Contudo, no ensino básico, já se ensina também a escrever em “pinyin”,
ou seja, em alfabeto latino, acrescido de alguns sinais próprios. Em chinês
a pronúncia das vogais é para nós muito complicada porque exige uma
boa audição. Há quatro tonalidades a saber: alta, ascendente,
descendente-ascendente, descendente. Depois temos que considerar que
as palavras não surgem isoladas. A sua combinação com outras palavras,
antes ou depois (uma espécie de prefixos e de sufixos) pode proporcionar
milhares (não exagero!) de significados diferentes.
Da mesma maneira que um ocidental precisa de muito tempo para
pronunciar bem uma expressão chinesa, também os chineses têm o
mesmo problema para entrar nas línguas ocidentais, esperanto inclusive,
embora para este seja mais fácil. Estive dez minutos a treinar um jovem
universitário a pronunciar “parolas” que significa “falas” em Esperanto. A
tendência era dizer “palola”, pois o som “r” raramente é utilizado.
13 – Cultura
Nas excursões que tivemos oportunidade de efetuar aos domingos (aos
sábados trabalha-se), vimos locais turísticos com excelente organização,
refletindo uma civilização antiquíssima onde sobressaía sempre a
sensibilidade artística e cultural: jardins botânicos, parques geológicos,
aldeias e edifícios antigos, atividades agrícolas e comerciais ligadas ao
aproveitamento dos cocos, da cultura do café, do chá, do arroz e da pesca.

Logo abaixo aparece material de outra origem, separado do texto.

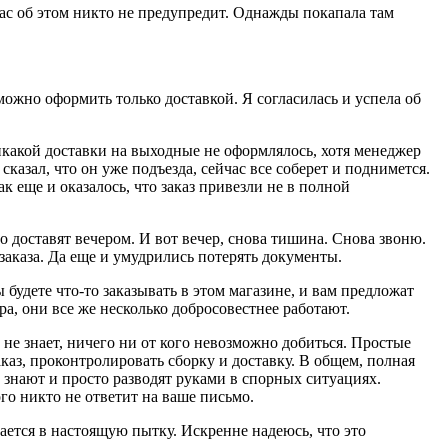
вас об этом никто не предупредит. Однажды покапала там
ожно оформить только доставкой. Я согласилась и успела об
икакой доставки на выходные не оформлялось, хотя менеджер
казал, что он уже подъезда, сейчас все соберет и поднимется.
к еще и оказалось, что заказ привезли не в полной
о доставят вечером. И вот вечер, снова тишина. Снова звоню.
заказа. Да еще и умудрились потерять документы.
будете что-то заказывать в этом магазине, и вам предложат
а, они все же несколько добросовестнее работают.
 не знает, ничего ни от кого невозможно добиться. Простые
аказ, проконтролировать сборку и доставку. В общем, полная
 знают и просто разводят руками в спорных ситуациях.
го никто не ответит на ваше письмо.
ется в настоящую пытку. Искренне надеюсь, что это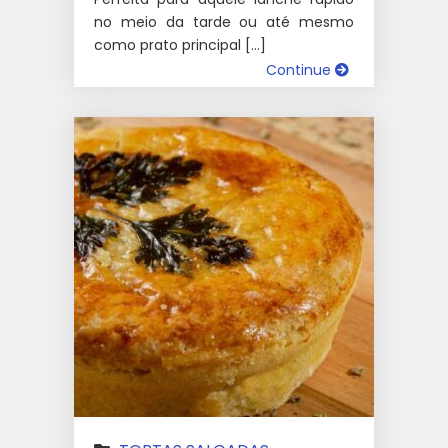
no meio da tarde ou até mesmo
como prato principal […]
Continue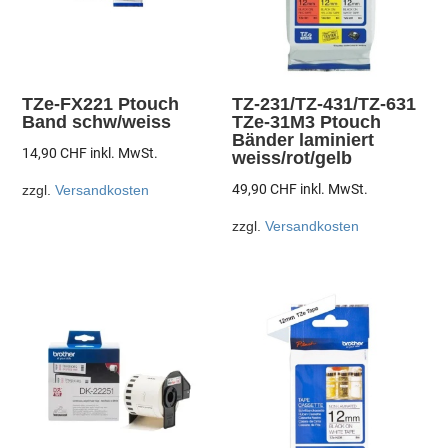
TZe-FX221 Ptouch
TZ-231/TZ-431/TZ-631
Band schw/weiss
TZe-31M3 Ptouch
Bänder laminiert
14,90
CHF
inkl. MwSt.
weiss/rot/gelb
49,90
CHF
inkl. MwSt.
zzgl.
Versandkosten
zzgl.
Versandkosten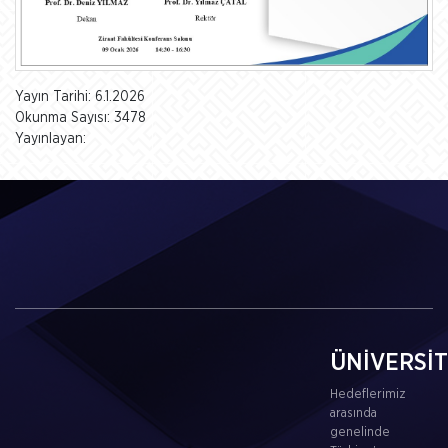
Yayın Tarihi: 6.1.2026
Okunma Sayısı: 3478
Yayınlayan:
ÜNİVERSİ
Hedeflerimiz
arasında
genelinde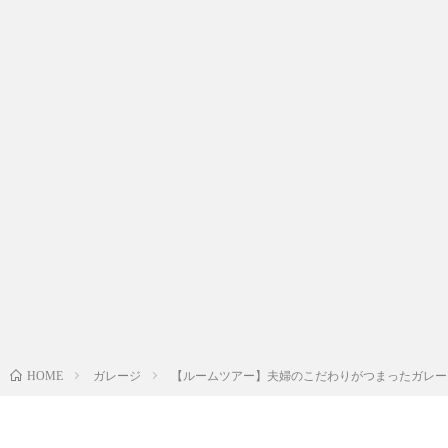
ガレージ
【ルームツアー】夫婦のこだわりがつまったガレージ
HOME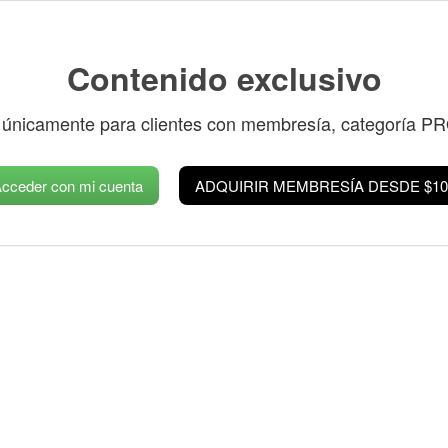
Contenido exclusivo
 únicamente para clientes con membresía, categoría P
cceder con mi cuenta
ADQUIRIR MEMBRESÍA DESDE $10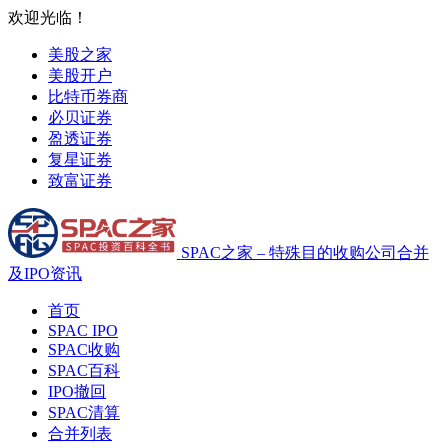
欢迎光临！
美股之家
美股开户
比特币券商
必贝证券
盈透证券
复星证券
致富证券
SPAC之家 – 特殊目的收购公司合并
及IPO资讯
首页
SPAC IPO
SPAC收购
SPAC百科
IPO撤回
SPAC清算
合并列表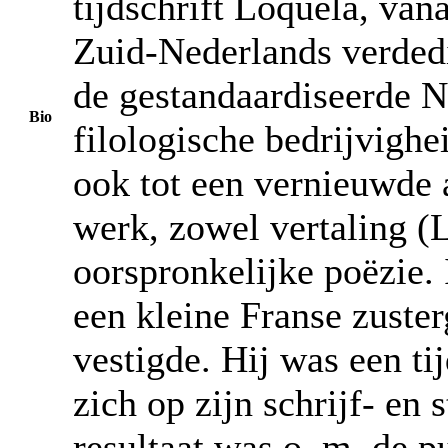
tijdschrift Loquela, van
Zuid-Nederlands verded
de gestandaardiseerde N
Bio
filologische bedrijvighei
ook tot een vernieuwde a
werk, zowel vertaling (
oorspronkelijke poëzie. 
een kleine Franse zuste
vestigde. Hij was een ti
zich op zijn schrijf- en
resultaat was o. m. de p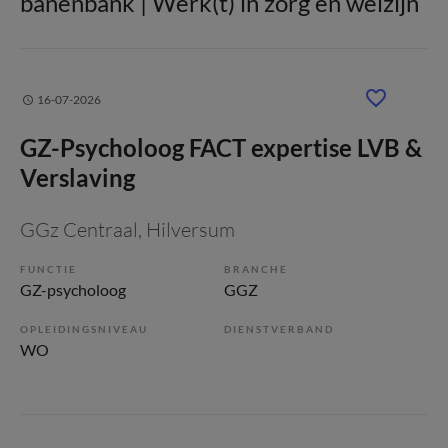
banenbank | Werk(t) in zorg en welzijn
16-07-2026
GZ-Psycholoog FACT expertise LVB &
Verslaving
GGz Centraal
, Hilversum
FUNCTIE
BRANCHE
GZ-psycholoog
GGZ
OPLEIDINGSNIVEAU
DIENSTVERBAND
WO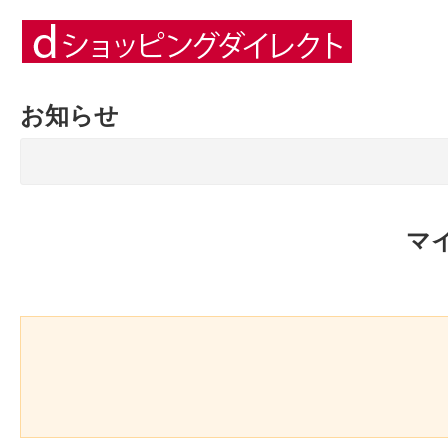
お知らせ
マ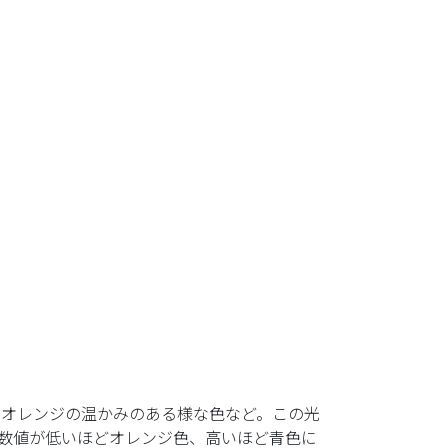
、オレンジの温かみのある様な色など。この光
数値が低いほどオレンジ色、高いほど青色に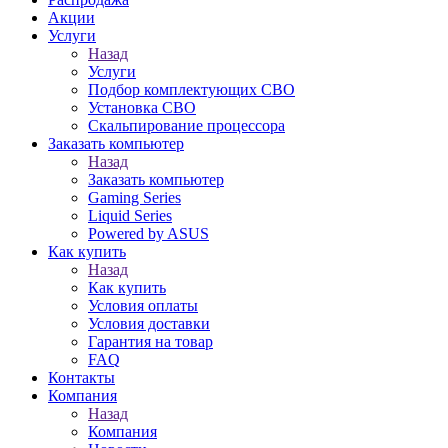
Акции
Услуги
Назад
Услуги
Подбор комплектующих СВО
Установка СВО
Скальпирование процессора
Заказать компьютер
Назад
Заказать компьютер
Gaming Series
Liquid Series
Powered by ASUS
Как купить
Назад
Как купить
Условия оплаты
Условия доставки
Гарантия на товар
FAQ
Контакты
Компания
Назад
Компания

A culminar, tivemos no último dia, a visita ao Museu de Haikou, instalado
num primoroso edifício monumental, sem exagero, um dos mais
imponentes do mundo. Ficou-nos gravada na retina a exposição
temporária de pinturas de Li Zijian pela sua originalidade e extrema
beleza. A exposição já esteve nas principais cidades mundiais, mas
infelizmente ainda não passou por Lisboa. As exposições permanentes
dispostas em três espaçosos pisos contam muito sobre a História, a
etnografia e o encontro de culturas que se cruzaram na ilha de Hainan. Em
vão procurámos indícios da presença portuguesa. Afinal os nossos
compatriotas foram os primeiros ocidentais a chegar àquelas paragens. Os
Portugueses dos séculos XVI e XVII estiveram em Cantão, estiveram na
Formosa, chegaram ao Japão e estabeleceram-se em Macau, não muito
distante desta ilha. Nada encontramos, a não ser uma referência ao início
do cristianismo em 1598 que imaginamos, com a presença natural dos
missionários lusos, ávidos de espalhar a fé, mas também de negociar e
obter riquezas, que nem só do espírito vive o Homem.

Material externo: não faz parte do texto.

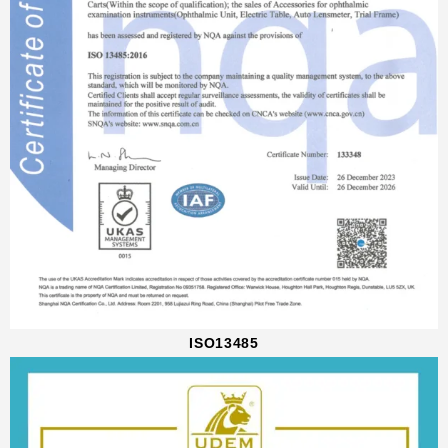
ISO13485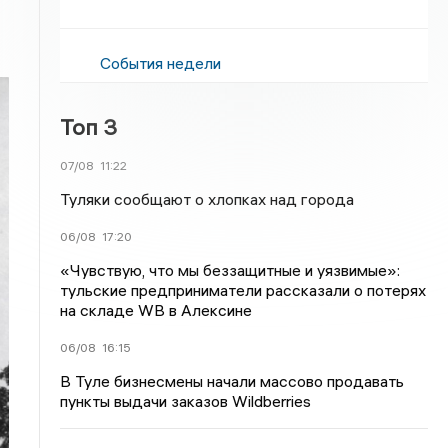
События недели
Топ 3
07/08
11:22
Туляки сообщают о хлопках над города
06/08
17:20
«Чувствую, что мы беззащитные и уязвимые»:
тульские предприниматели рассказали о потерях
на складе WB в Алексине
06/08
16:15
В Туле бизнесмены начали массово продавать
пункты выдачи заказов Wildberries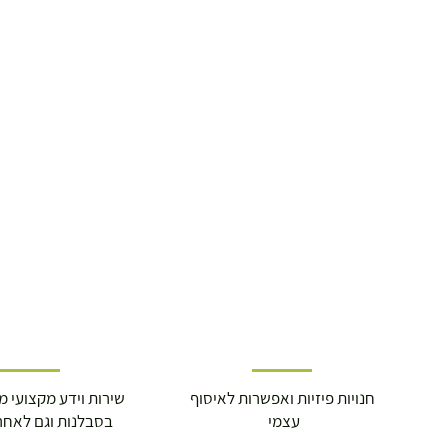
19.00 ₪
עד 7 ימי עסקים
משלוח מהיר עד הבית ( עד 20 ק"ג)
29.00 ₪
תוך 2-3 ימי עסקים
תוספת התקנה למכשירי כושר / מתקני חצר 
250.00 ₪
כ-7 ימי עסקים
חנויות פיזיות ואפשרות לאיסוף
שירות וידע מקצועי משנת
איסוף עצמי ללא עלות מסניף טבריה . רחוב ה
עצמי
בסבלנות וגם לאחר
מוצרי כושר ( בלבד) ניתן לאסוף ממחסני הח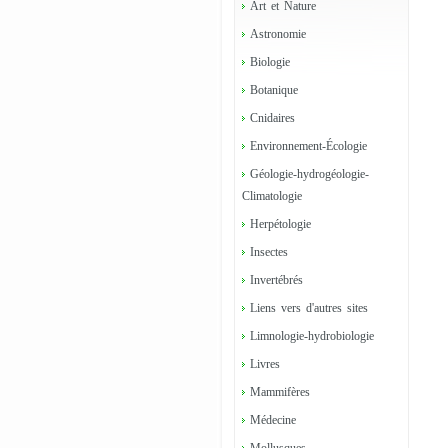
Art et Nature
Astronomie
Biologie
Botanique
Cnidaires
Environnement-Écologie
Géologie-hydrogéologie-
Climatologie
Herpétologie
Insectes
Invertébrés
Liens vers d'autres sites
Limnologie-hydrobiologie
Livres
Mammifères
Médecine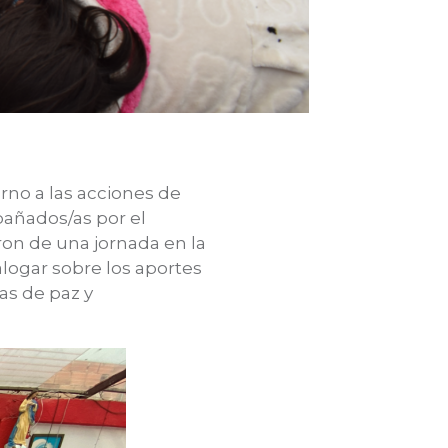
orno a las acciones de
pañados/as por el
ron de una jornada en la
alogar sobre los aportes
as de paz y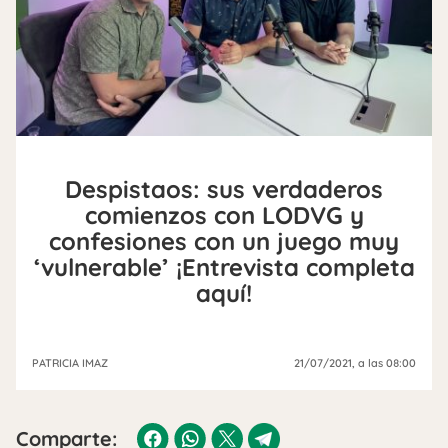
Despistaos: sus verdaderos
comienzos con LODVG y
confesiones con un juego muy
‘vulnerable’ ¡Entrevista completa
aquí!
PATRICIA IMAZ
21/07/2021
, a las 08:00
Comparte:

14 – A afabilidade chinesa
Uma nota final (porque embora fique muito por dizer, o texto já vai longo)
para a afabilidade chinesa. Por todo o lado encontrámos simpatia e
vontade de ajudar, pese embora as dificuldades de comunicação, visto
que até os pequenos gestos têm significados diversos.
Em Hainan a população é muito laboriosa e ciosa de cultivar os seus
pedacinhos de terra e comercializar. Num mês inteiro não vimos “grafitis”,
nem gente andrajosa, nem rapazes de brinco na orelha ou corpo tatuado.
Não presenciámos discussões nem desacatos. Quais formiguinhas, toda a
gente seguia nos carreiros a caminho das suas obrigações quotidianas.